The Court agreeing with the HL's that Article 2 didn't confer a right to die or create a right to self-determine when to choose death over life. 44 However, in the Purdy case the HL's took a completely different approach. Mrs. Purdy had multiple sclerosis. She wanted detailed guidance from the DPP that her husband wouldn't be prosecuted if and when he assisted her to the Dignitas Clinic, where she would die. She argued the DPP had a duty to give clear guidance of policy and failing to do so was incompatible with Article 8 (1), which interfered with her right to private and family life.

Mrs. Purdy's main focus was s. 2 (1) and (4) of the Suicide Act 1961 weren't compatible with Article 8 (2). The CA followed the HL's authority in Pretty, stating Article 8 (1) wasn't engaged and Article 8 (2) didn't apply. It was held s. 2 (1) would be satisfied, because Mrs. Purdy's husband would make arrangements and accompany his wife to the clinic. The DPP was held to have no duty to publish a detailed policy guide on assisted suicide. The HL's didn't agree with the CA and followed the decision of the ECtHR in Pretty. 45

The ECtHR in Pretty found Article 8 (1) to be engaged, stating an individual's right to self-determination and private life extended to choosing death over life when facing terminal illnesses. The ECtHR recognised the Convention respected human dignity and freedom where medicine was evolving and lives were pro-longed, individuals shouldn't be forced to stay alive in extreme circumstances. The HL's maintained their decision in the Daniel James case and stated the DPP's guidelines were more unhelpful than helpful. S. 2 (4) wasn't within the terms of Article 8 (2) and Article 8 (1) was breached.

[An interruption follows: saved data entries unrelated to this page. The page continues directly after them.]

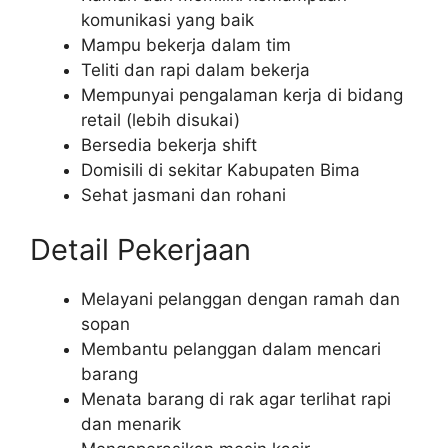
komunikasi yang baik
Mampu bekerja dalam tim
Teliti dan rapi dalam bekerja
Mempunyai pengalaman kerja di bidang
retail (lebih disukai)
Bersedia bekerja shift
Domisili di sekitar Kabupaten Bima
Sehat jasmani dan rohani
Detail Pekerjaan
Melayani pelanggan dengan ramah dan
sopan
Membantu pelanggan dalam mencari
barang
Menata barang di rak agar terlihat rapi
dan menarik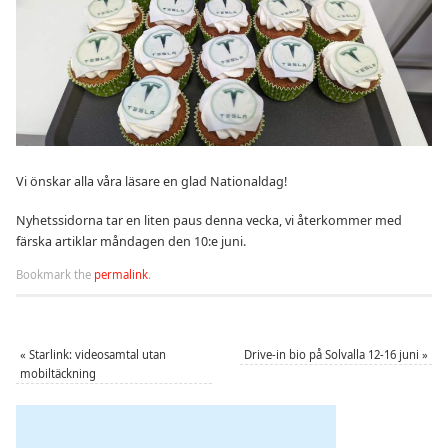
Vi önskar alla våra läsare en glad Nationaldag!
Nyhetssidorna tar en liten paus denna vecka, vi återkommer med
färska artiklar måndagen den 10:e juni.
Bookmark the
permalink
.
«
Starlink: videosamtal utan
Drive-in bio på Solvalla 12-16 juni
»
mobiltäckning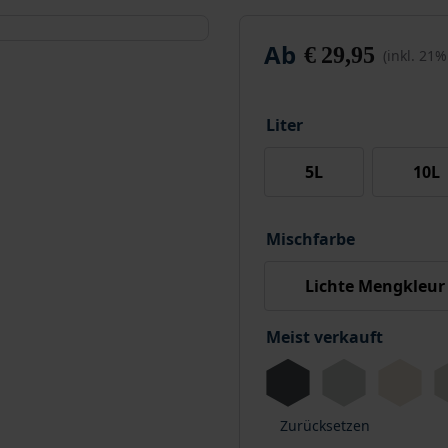
Ab
€
29,95
(inkl. 21
Liter
5L
10L
Mischfarbe
Lichte Mengkleur
Meist verkauft
Zurücksetzen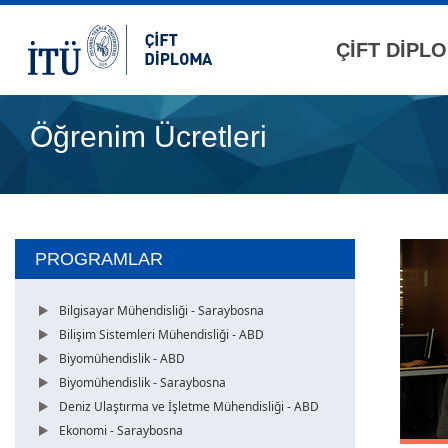
ÇİFT DİPL
Öğrenim Ücretleri
PROGRAMLAR
Bilgisayar Mühendisliği - Saraybosna
Bilişim Sistemleri Mühendisliği - ABD
Biyomühendislik - ABD
Biyomühendislik - Saraybosna
Deniz Ulaştırma ve İşletme Mühendisliği - ABD
Ekonomi - Saraybosna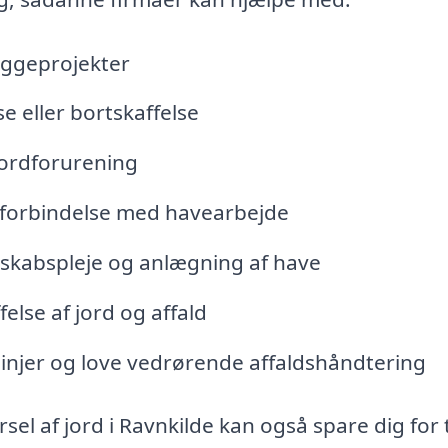
yggeprojekter
e eller bortskaffelse
jordforurening
i forbindelse med havearbejde
ndskabspleje og anlægning af have
lse af jord og affald
slinjer og love vedrørende affaldshåndtering
rsel af jord i Ravnkilde kan også spare dig for 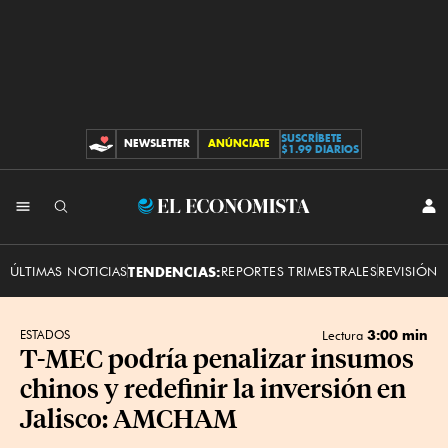
SUSCRÍBETE
NEWSLETTER
ANÚNCIATE
CONTRIBUCIONES
$1.99 DIARIOS
INI
El
SES
Economista
ÚLTIMAS NOTICIAS
TENDENCIAS:
REPORTES TRIMESTRALES
REVISIÓN 
3:00 min
ESTADOS
Lectura
T-MEC podría penalizar insumos
chinos y redefinir la inversión en
Jalisco: AMCHAM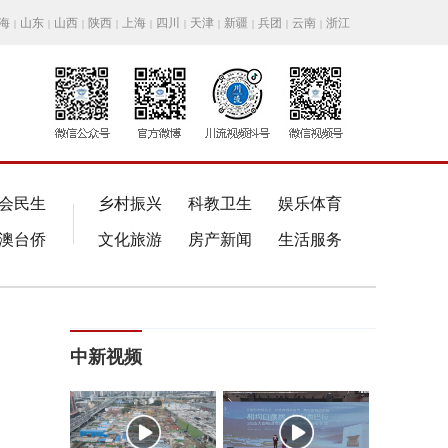
海
山东
山西
陕西
上海
四川
天津
新疆
兵团
云南
浙江
|
|
|
|
|
|
|
|
|
|
会民生
乡村振兴
科教卫生
娱乐体育
澳台侨
文化旅游
房产新闻
生活服务
中新视频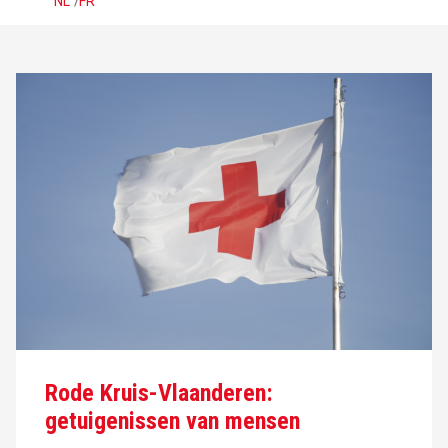
NL
/
FR
Rode Kruis-Vlaanderen:
getuigenissen van mensen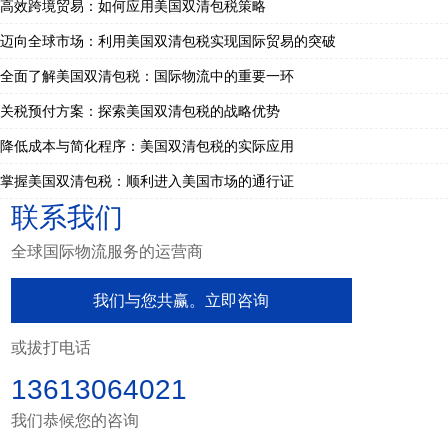
高效跨境贸易：如何应用美国双清包税策略
迈向全球市场：利用美国双清包税实现国际贸易的突破
全面了解美国双清包税：国际物流中的重要一环
关税预付方案：探索美国双清包税的战略优势
降低成本与简化程序：美国双清包税的实际应用
掌握美国双清包税：顺利进入美国市场的通行证
联系我们
全球国际物流服务的运营商
我们与您共赢。立即咨询
或拔打电话
13613064021
我们恭候您的咨询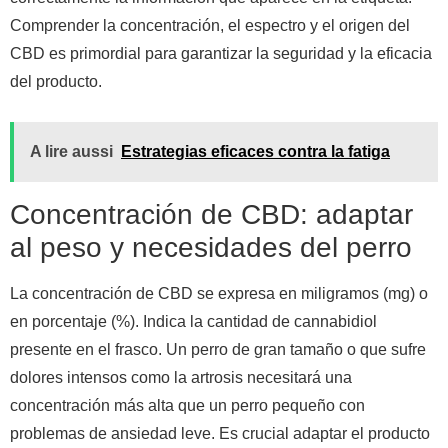
Comprender la concentración, el espectro y el origen del
CBD es primordial para garantizar la seguridad y la eficacia
del producto.
A lire aussi
Estrategias eficaces contra la fatiga
Concentración de CBD: adaptar
al peso y necesidades del perro
La concentración de CBD se expresa en miligramos (mg) o
en porcentaje (%). Indica la cantidad de cannabidiol
presente en el frasco. Un perro de gran tamaño o que sufre
dolores intensos como la artrosis necesitará una
concentración más alta que un perro pequeño con
problemas de ansiedad leve. Es crucial adaptar el producto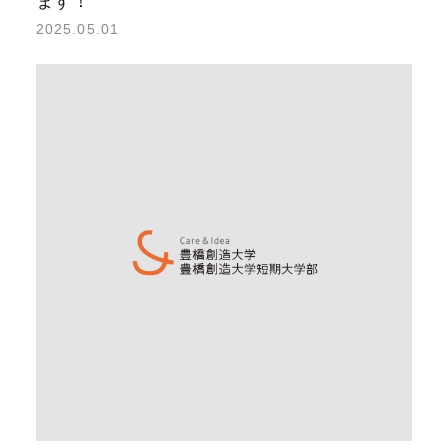
ます！
2025.05.01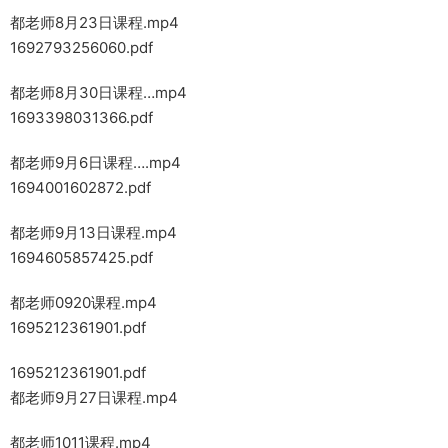
都老师8月23日课程.mp4
1692793256060.pdf
都老师8月30日课程…mp4
1693398031366.pdf
都老师9月6日课程….mp4
1694001602872.pdf
都老师9月13日课程.mp4
1694605857425.pdf
都老师0920课程.mp4
1695212361901.pdf
1695212361901.pdf
都老师9月27日课程.mp4
都老师1011课程.mp4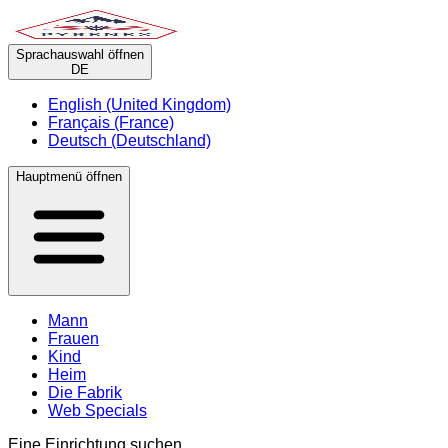
Sprachauswahl öffnen
DE
English (United Kingdom)
Français (France)
Deutsch (Deutschland)
Hauptmenü öffnen
Mann
Frauen
Kind
Heim
Die Fabrik
Web Specials
Eine Einrichtung suchen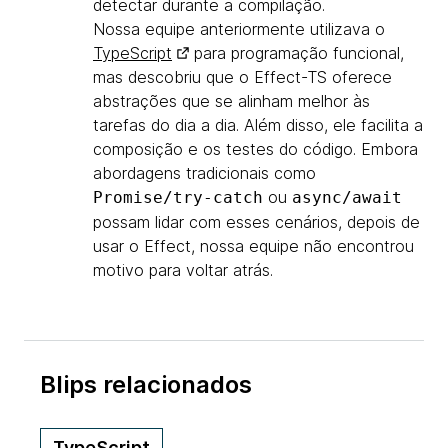
detectar durante a compilação.
Nossa equipe anteriormente utilizava o
TypeScript
para programação funcional,
mas descobriu que o Effect-TS oferece
abstrações que se alinham melhor às
tarefas do dia a dia. Além disso, ele facilita a
composição e os testes do código. Embora
abordagens tradicionais como
ou
Promise/try-catch
async/await
possam lidar com esses cenários, depois de
usar o Effect, nossa equipe não encontrou
motivo para voltar atrás.
Blips relacionados
TypeScript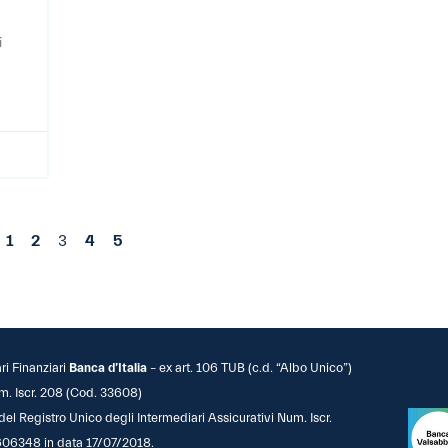
i
1
2
3
4
5
ari Finanziari
Banca d’Italia
– ex art. 106 TUB (c.d. “Albo Unico”)
m. Iscr. 208 (Cod. 33608)
 del Registro Unico degli Intermediari Assicurativi Num. Iscr.
06348 in data 17/07/2018.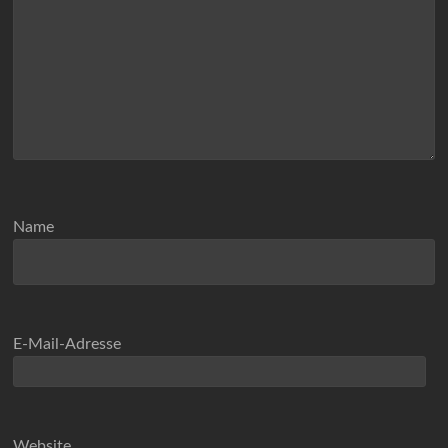
Name
E-Mail-Adresse
Website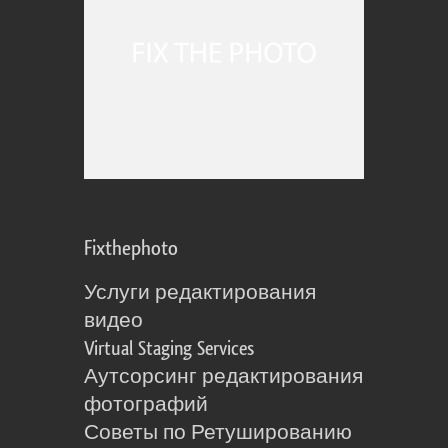
Fixthephoto
Услуги редактирования
видео
Virtual Staging Services
Аутсорсинг редактирования
фотографий
Советы по Ретушированию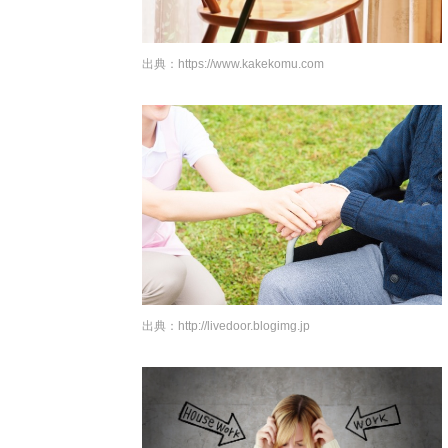
出典：
https://www.kakekomu.com
出典：
http://livedoor.blogimg.jp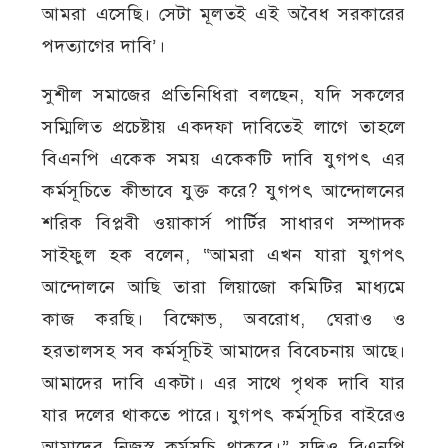
আমরা এসেছি। সেটা মূলতই এই অবৈধ সরকারের
পদত্যাগের দাবি’।
সুশীল সমাজের প্রতিনিধিরা বলছেন, যদি সকলের
সম্মিলিত প্রচেষ্টায় একদফা দাবিতেই লাগে তাহলে
বিএনপি একেক সময় একেকটি দাবি যুগপৎ এর
কর্মসূচিতে কীভাবে যুক্ত করে? যুগপৎ আন্দোলনের
শরিক বিপ্লবী ওয়াকার্স পার্টির সাধারণ সম্পাদক
সাইফুল হক বলেন, “আমরা এখন যারা যুগপৎ
আন্দোলনে আছি তারা লিয়াজো কমিটির মাধ্যমে
কাজ করছি। বিক্ষোভ, অবরোধ, ঘেরাও ও
হরতালসহ সব কর্মসূচিই আমাদের বিবেচনায় আছে।
আমাদের দাবি একটা। এর সাথে পৃথক দাবি যার
যার দলের থাকতে পারে। যুগপৎ কর্মসূচির বাইরেও
আমাদের নিজস্ব কর্মসূচি থাকবে।” যদিও বিএনপি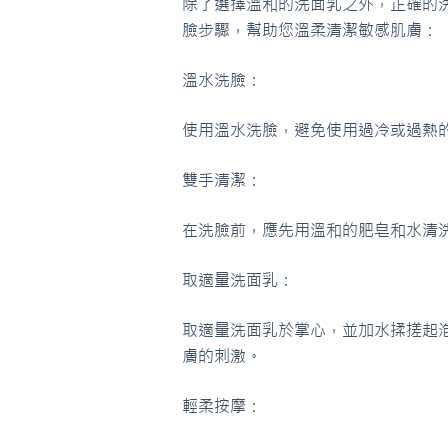
除了選擇溫和的洗面乳之外，正確的
臉步驟，幫助您溫柔清潔敏感肌膚：
溫水洗臉：
使用溫水洗臉，避免使用過冷或過熱
雙手清潔：
在洗臉前，應先用溫和的肥皂和水清
取適量洗面乳：
取適量洗面乳於掌心，並加水揉搓起
膚的刺激。
輕柔按摩：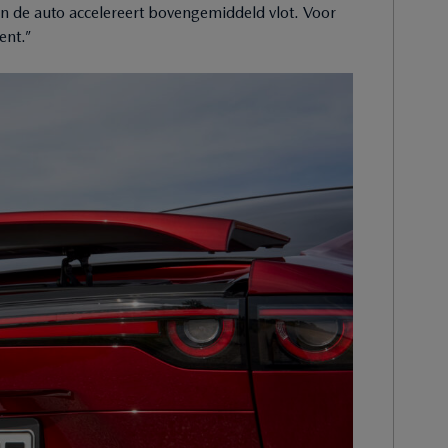
 en de auto accelereert bovengemiddeld vlot. Voor
ent.”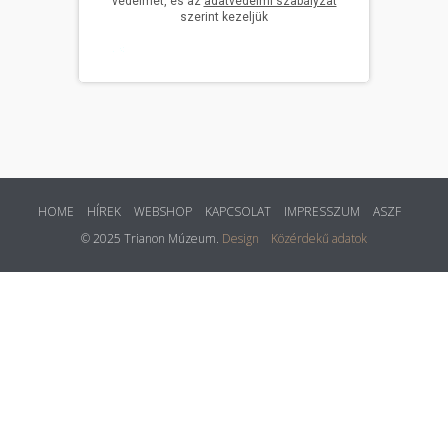
HOME
HÍREK
WEBSHOP
KAPCSOLAT
IMPRESSZUM
ASZF
© 2025 Trianon Múzeum.
Design
Közérdekű adatok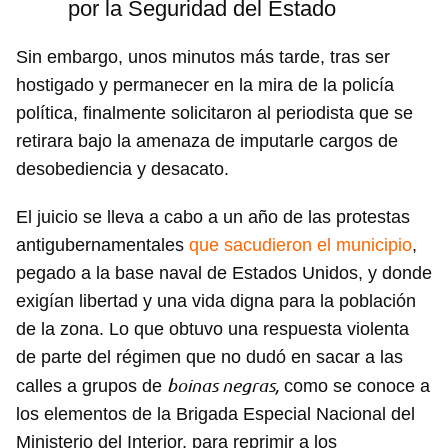
por la Seguridad del Estado
Sin embargo, unos minutos más tarde, tras ser
hostigado y permanecer en la mira de la policía
política, finalmente solicitaron al periodista que se
retirara bajo la amenaza de imputarle cargos de
desobediencia y desacato.
El juicio se lleva a cabo a un año de las protestas
antigubernamentales
que sacudieron el municipio
,
pegado a la base naval de Estados Unidos, y donde
exigían libertad y una vida digna para la población
de la zona. Lo que obtuvo una respuesta violenta
de parte del régimen que no dudó en sacar a las
boinas negras,
calles a grupos de
como se conoce a
los elementos de la Brigada Especial Nacional del
Ministerio del Interior, para reprimir a los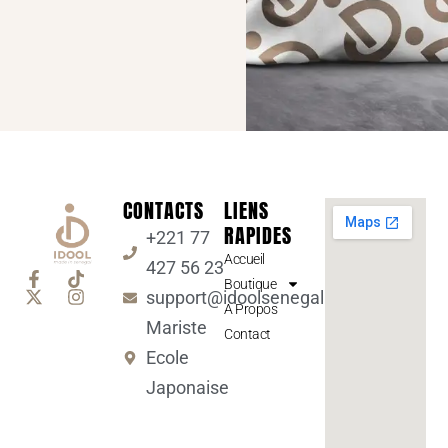
CONTACTS
LIENS
RAPIDES
+221 77
Accueil
427 56 23
Boutique
support@idoolsenegal.com
A Propos
Mariste
Contact
Ecole
Japonaise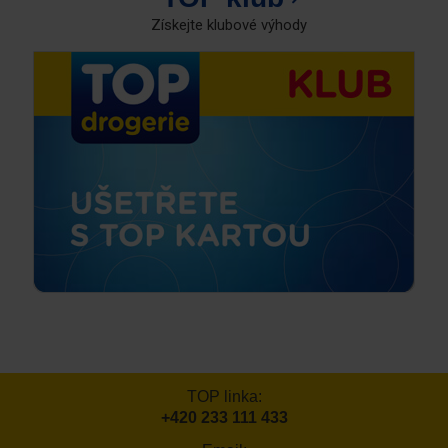
Získejte klubové výhody
TOP linka:
+420 233 111 433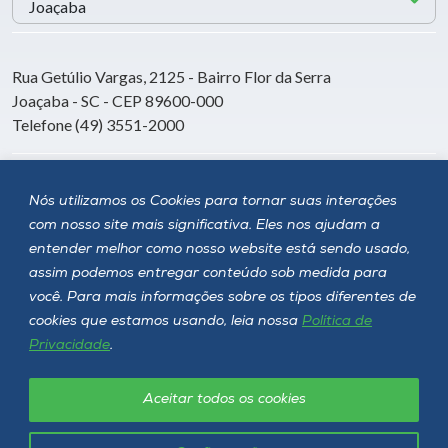
Rua Getúlio Vargas, 2125 - Bairro Flor da Serra
Joaçaba - SC - CEP 89600-000
Telefone (49) 3551-2000
Siga a Unoesc
Nós utilizamos os Cookies para tornar suas interações
com nosso site mais significativa. Eles nos ajudam a
entender melhor como nosso website está sendo usado,
assim podemos entregar conteúdo sob medida para
você. Para mais informações sobre os tipos diferentes de
cookies que estamos usando, leia nossa
Política de
Privacidade
.
Aceitar todos os cookies
Política de privacidade
LGPD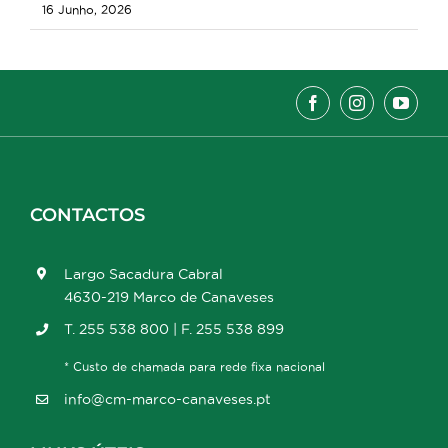
16 Junho, 2026
CONTACTOS
Largo Sacadura Cabral
4630-219 Marco de Canaveses
T. 255 538 800 | F. 255 538 899
* Custo de chamada para rede fixa nacional
info@cm-marco-canaveses.pt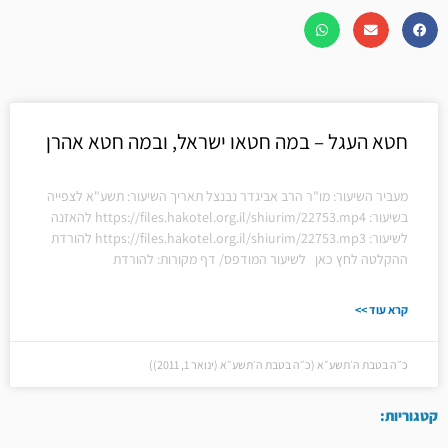
חטא העגל – במה חטאו ישראל, ובמה חטא אהרן
מעביר השיעור: מו"ר הרב אביגדר נבנצל תאריך השיעור: תשע"א לצפייה
בשיעור: https://files.hakotel.org.il/shiurim/22753.mp4 להאזנה
לשיעור: https://files.hakotel.org.il/shiurim/22753.mp3 להורדת
ההקלטה לחץ כאן לשיעור המודפס/ דף מקורות: להורדת
קרא עוד >>
כ״ה בטבת ה׳תשע״א (כ״ה בטבת ה׳תשע״א (ינואר 1, 2011))
קטגוריות: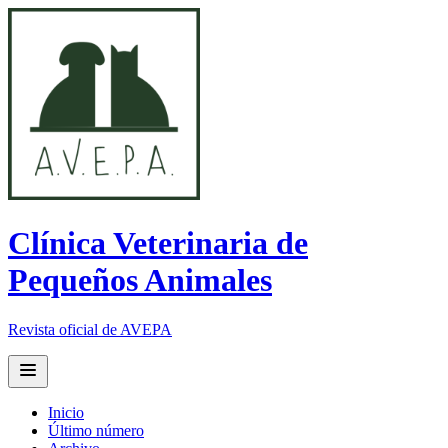
Clínica Veterinaria de
Pequeños Animales
Revista oficial de AVEPA
Open main menu
Inicio
Último número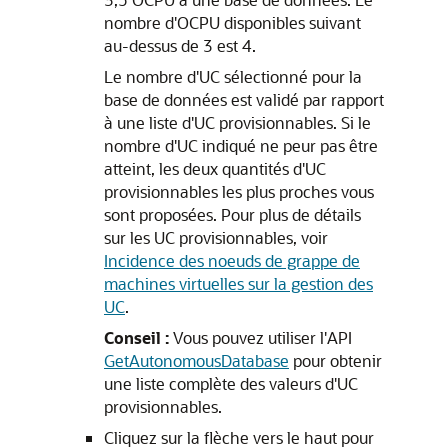
nombre d'OCPU disponibles suivant
au-dessus de 3 est 4.
Le nombre d'UC sélectionné pour la
base de données est validé par rapport
à une liste d'UC provisionnables. Si le
nombre d'UC indiqué ne peur pas être
atteint, les deux quantités d'UC
provisionnables les plus proches vous
sont proposées. Pour plus de détails
sur les UC provisionnables, voir
Incidence des noeuds de grappe de
machines virtuelles sur la gestion des
UC
.
Conseil :
Vous pouvez utiliser l'API
GetAutonomousDatabase
pour obtenir
une liste complète des valeurs d'UC
provisionnables.
Cliquez sur la flèche vers le haut pour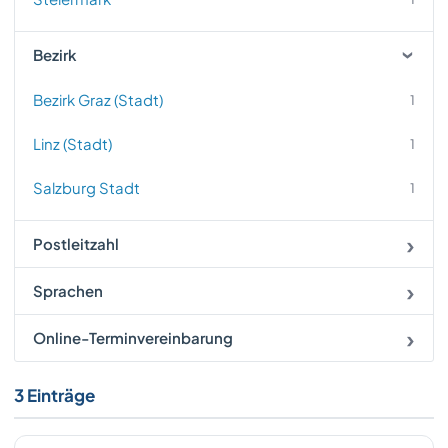
Bezirk
Bezirk Graz (Stadt)
1
Linz (Stadt)
1
Salzburg Stadt
1
Postleitzahl
Sprachen
Online-Terminvereinbarung
3 Einträge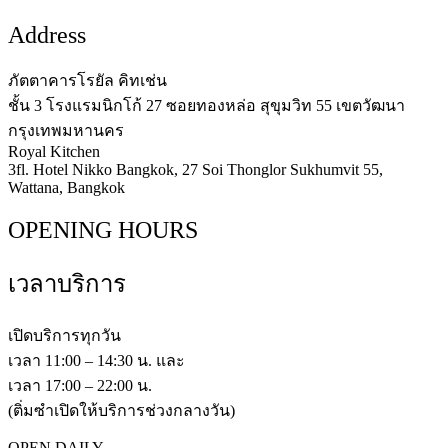
Address
ภัตตาคารโรยัล คิทเช่น
ชั้น 3 โรงแรมนิกโก้ 27 ซอยทองหล่อ สุขุมวิท 55 เขตวัฒนา
กรุงเทพมหานคร
Royal Kitchen
3fl. Hotel Nikko Bangkok, 27 Soi Thonglor Sukhumvit 55,
Wattana, Bangkok
OPENING HOURS
เวลาบริการ
เปิดบริการทุกวัน
เวลา 11:00 – 14:30 น. และ
เวลา 17:00 – 22:00 น.
(ติ่มซำเปิดให้บริการช่วงกลางวัน)
OPEN DAILY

The DPP was required to publish an offence-specific assisted suicide policy document to provide certainty in prosecution decision-making. 46 In the case of Pretty, the courts exercised a utilitarianism approach and sacrificed Mrs. Pretty's autonomy interests for the greater good, to protect vulnerable people in society who may be coerced into giving up their life. However in Purdy, they took both a utilitarianism approach but also respected Mrs. Purdy's autonomous, self-determined choice to end her life. Ethical views on autonomous decisions determining whether a life has lost value are gaining momentous.

The decision in the Purdy case had a wider public significance as more than 800 UK residents are members of Dignitas indicating people are contemplating suicide. 48 The DPP has issued guidelines which enlists factors favouring prosecution and those tending against prosecution which has provided some clarity in the law regarding assisted suicide. 49The DPP's guidelines included people who had been excluded under Lord Falconer's Bill. The DPP made it clear legalising assisted suicide altogether was a matter for Parliament, which indicated support for the notion.